** Opening Data excerpts block **
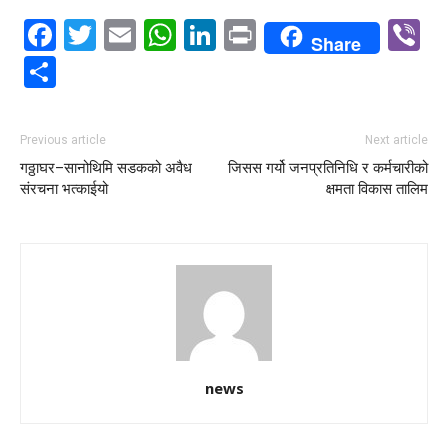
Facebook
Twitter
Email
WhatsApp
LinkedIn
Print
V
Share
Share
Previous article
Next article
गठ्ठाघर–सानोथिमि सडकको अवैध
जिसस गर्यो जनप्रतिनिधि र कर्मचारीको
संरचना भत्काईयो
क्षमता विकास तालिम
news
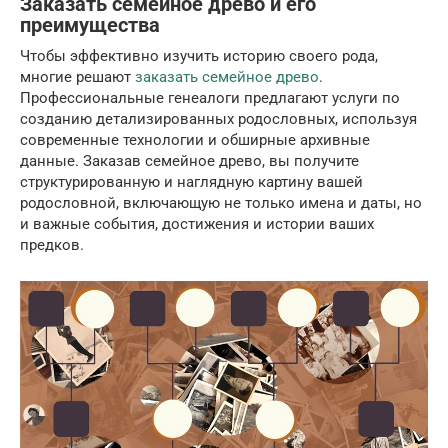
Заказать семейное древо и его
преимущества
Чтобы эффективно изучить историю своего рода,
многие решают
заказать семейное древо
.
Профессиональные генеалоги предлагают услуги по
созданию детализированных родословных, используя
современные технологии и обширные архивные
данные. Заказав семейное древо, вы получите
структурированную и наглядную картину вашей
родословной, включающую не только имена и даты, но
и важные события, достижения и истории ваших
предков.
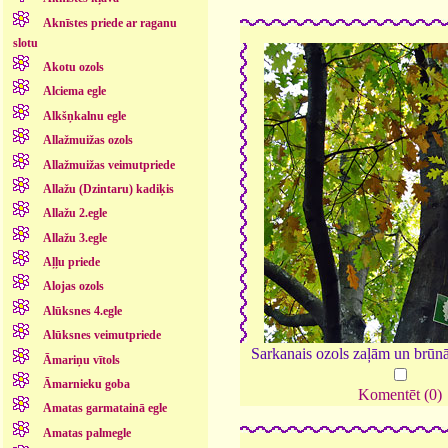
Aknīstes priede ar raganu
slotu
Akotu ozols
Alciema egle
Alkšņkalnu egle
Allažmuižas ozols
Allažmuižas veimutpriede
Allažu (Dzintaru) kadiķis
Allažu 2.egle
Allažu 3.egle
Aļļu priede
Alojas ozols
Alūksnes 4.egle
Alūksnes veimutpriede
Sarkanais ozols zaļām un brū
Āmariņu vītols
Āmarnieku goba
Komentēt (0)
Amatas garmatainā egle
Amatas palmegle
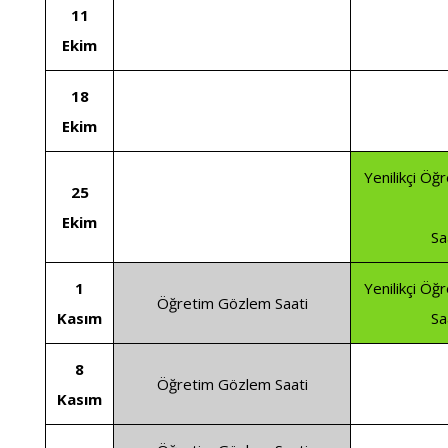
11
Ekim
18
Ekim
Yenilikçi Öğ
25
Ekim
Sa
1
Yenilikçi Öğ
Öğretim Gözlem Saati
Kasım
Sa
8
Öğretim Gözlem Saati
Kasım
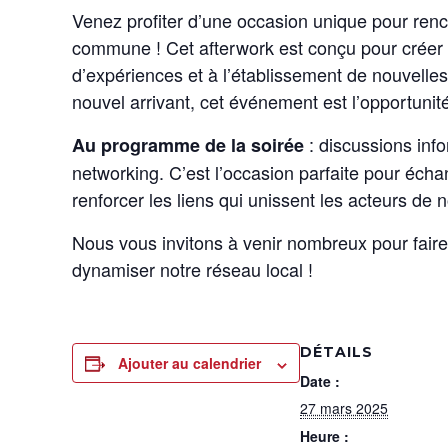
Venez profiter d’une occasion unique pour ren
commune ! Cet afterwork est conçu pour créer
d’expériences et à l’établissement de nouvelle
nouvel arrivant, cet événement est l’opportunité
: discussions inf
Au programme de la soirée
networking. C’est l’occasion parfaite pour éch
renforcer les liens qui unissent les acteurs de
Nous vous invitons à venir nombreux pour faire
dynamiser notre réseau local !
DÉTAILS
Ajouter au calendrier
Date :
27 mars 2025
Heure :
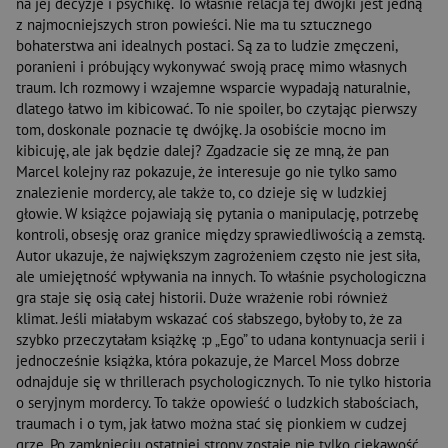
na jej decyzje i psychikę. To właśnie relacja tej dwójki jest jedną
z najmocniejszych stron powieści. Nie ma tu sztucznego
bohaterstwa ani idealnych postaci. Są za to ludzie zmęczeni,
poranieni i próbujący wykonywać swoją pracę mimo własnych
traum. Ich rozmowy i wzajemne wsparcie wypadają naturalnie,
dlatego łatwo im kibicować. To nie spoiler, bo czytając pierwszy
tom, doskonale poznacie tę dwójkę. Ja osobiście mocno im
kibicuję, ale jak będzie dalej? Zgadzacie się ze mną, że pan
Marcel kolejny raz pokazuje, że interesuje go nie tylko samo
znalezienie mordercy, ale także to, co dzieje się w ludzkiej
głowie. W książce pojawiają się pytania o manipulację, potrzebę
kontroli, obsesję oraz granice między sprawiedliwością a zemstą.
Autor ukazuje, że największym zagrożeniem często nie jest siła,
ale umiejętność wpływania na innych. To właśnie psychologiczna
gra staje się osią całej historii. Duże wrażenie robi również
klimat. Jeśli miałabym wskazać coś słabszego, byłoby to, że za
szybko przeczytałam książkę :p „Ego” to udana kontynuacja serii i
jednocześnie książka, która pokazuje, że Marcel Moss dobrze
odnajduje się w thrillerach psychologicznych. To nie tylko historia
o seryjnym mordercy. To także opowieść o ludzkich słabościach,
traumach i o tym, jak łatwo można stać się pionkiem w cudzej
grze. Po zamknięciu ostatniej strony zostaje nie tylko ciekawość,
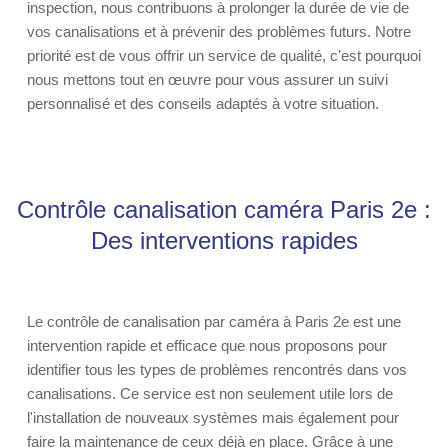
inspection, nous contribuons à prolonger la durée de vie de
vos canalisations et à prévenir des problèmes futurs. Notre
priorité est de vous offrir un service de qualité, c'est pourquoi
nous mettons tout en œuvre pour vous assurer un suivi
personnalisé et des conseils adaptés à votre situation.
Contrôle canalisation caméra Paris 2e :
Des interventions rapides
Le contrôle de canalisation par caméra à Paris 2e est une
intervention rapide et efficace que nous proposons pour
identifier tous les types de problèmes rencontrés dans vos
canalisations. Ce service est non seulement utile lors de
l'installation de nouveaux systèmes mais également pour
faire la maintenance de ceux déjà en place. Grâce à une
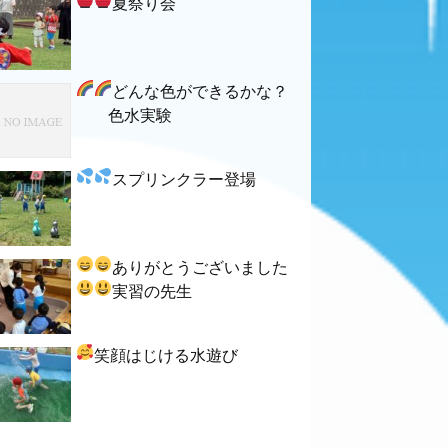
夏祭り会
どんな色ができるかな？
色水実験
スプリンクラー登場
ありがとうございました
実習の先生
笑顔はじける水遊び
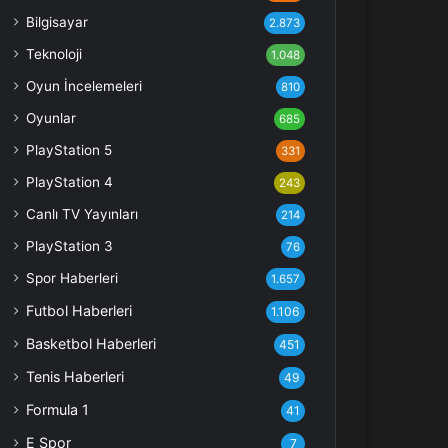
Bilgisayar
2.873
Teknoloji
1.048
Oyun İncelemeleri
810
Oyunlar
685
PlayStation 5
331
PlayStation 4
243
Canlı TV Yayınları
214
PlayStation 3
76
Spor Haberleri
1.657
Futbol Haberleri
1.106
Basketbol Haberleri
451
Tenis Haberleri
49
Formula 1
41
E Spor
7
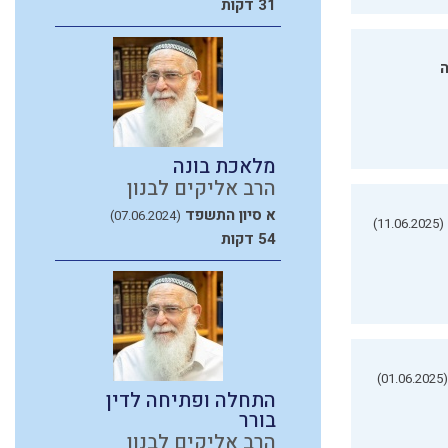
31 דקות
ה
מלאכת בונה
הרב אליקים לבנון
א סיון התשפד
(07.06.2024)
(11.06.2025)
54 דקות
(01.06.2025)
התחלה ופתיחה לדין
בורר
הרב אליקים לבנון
** Closing Data excerpts block **
**Your assignment:** Identify each line of the material where the word "Marcel" shows up, and copy it.

**Output of the exercise:**
Marcel kolejny raz pokazuje, że interesuje go nie tylko samo
jednocześnie książka, która pokazuje, że Marcel Moss dobrze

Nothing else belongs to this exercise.